--- Provided information ---

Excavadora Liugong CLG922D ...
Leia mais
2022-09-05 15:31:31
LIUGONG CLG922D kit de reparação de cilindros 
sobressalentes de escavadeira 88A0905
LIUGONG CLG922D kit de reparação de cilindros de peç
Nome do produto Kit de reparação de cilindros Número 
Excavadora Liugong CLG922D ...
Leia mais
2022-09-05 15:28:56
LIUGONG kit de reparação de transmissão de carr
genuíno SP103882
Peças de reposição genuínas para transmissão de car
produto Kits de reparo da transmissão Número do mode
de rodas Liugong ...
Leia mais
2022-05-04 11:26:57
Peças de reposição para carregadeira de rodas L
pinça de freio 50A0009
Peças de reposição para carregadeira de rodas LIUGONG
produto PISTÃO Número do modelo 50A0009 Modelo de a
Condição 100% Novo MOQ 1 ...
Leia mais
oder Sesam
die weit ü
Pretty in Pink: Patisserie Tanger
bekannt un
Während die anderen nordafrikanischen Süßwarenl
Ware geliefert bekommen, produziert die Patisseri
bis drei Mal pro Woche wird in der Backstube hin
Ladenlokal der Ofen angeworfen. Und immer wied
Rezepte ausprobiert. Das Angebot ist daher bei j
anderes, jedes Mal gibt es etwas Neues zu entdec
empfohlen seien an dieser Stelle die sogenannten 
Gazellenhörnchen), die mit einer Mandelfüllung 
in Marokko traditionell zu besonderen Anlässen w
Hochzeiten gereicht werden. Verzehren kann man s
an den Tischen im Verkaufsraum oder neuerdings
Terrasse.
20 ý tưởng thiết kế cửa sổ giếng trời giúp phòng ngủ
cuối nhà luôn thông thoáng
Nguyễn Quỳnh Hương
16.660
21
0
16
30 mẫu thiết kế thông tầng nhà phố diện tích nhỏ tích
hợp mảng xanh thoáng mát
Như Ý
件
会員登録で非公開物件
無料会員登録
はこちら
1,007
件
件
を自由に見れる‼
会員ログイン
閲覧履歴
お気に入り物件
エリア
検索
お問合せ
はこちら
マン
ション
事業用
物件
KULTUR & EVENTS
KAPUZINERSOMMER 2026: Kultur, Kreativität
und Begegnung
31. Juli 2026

---

Please transcribe the material above in full, keeping every character intact.

Excavadora Liugong CLG922D ...
Leia mais
2022-09-05 15:31:31
LIUGONG CLG922D kit de reparação de cilindros 
sobressalentes de escavadeira 88A0905
LIUGONG CLG922D kit de reparação de cilindros de peç
Nome do produto Kit de reparação de cilindros Número 
Excavadora Liugong CLG922D ...
Leia mais
2022-09-05 15:28:56
LIUGONG kit de reparação de transmissão de carr
genuíno SP103882
Peças de reposição genuínas para transmissão de car
produto Kits de reparo da transmissão Número do mode
de rodas Liugong ...
Leia mais
2022-05-04 11:26:57
Peças de reposição para carregadeira de rodas L
pinça de freio 50A0009
Peças de reposição para carregadeira de rodas LIUGONG
produto PISTÃO Número do modelo 50A0009 Modelo de a
Condição 100% Novo MOQ 1 ...
Leia mais
oder Sesam
die weit ü
Pretty in Pink: Patisserie Tanger
bekannt un
Während die anderen nordafrikanischen Süßwarenl
Ware geliefert bekommen, produziert die Patisseri
bis drei Mal pro Woche wird in der Backstube hin
Ladenlokal der Ofen angeworfen. Und immer wied
Rezepte ausprobiert. Das Angebot ist daher bei j
anderes, jedes Mal gibt es etwas Neues zu entdec
empfohlen seien an dieser Stelle die sogenannten 
Gazellenhörnchen), die mit einer Mandelfüllung 
in Marokko traditionell zu besonderen Anlässen w
Hochzeiten gereicht werden. Verzehren kann man s
an den Tischen im Verkaufsraum oder neuerdings
Terrasse.
20 ý tưởng thiết kế cửa sổ giếng trời giúp phòng ngủ
cuối nhà luôn thông thoáng
Nguyễn Quỳnh Hương
16.660
21
0
16
30 mẫu thiết kế thông tầng nhà phố diện tích nhỏ tích
hợp mảng xanh thoáng mát
Như Ý
件
会員登録で非公開物件
無料会員登録
はこちら
1,007
件
件
を自由に見れる‼
会員ログイン
閲覧履歴
お気に入り物件
エリア
検索
お問合せ
はこちら
マン
ション
事業用
物件
KULTUR & EVENTS
KAPUZINERSOMMER 2026: Kultur, Kreativität
und Begegnung
31. Juli 2026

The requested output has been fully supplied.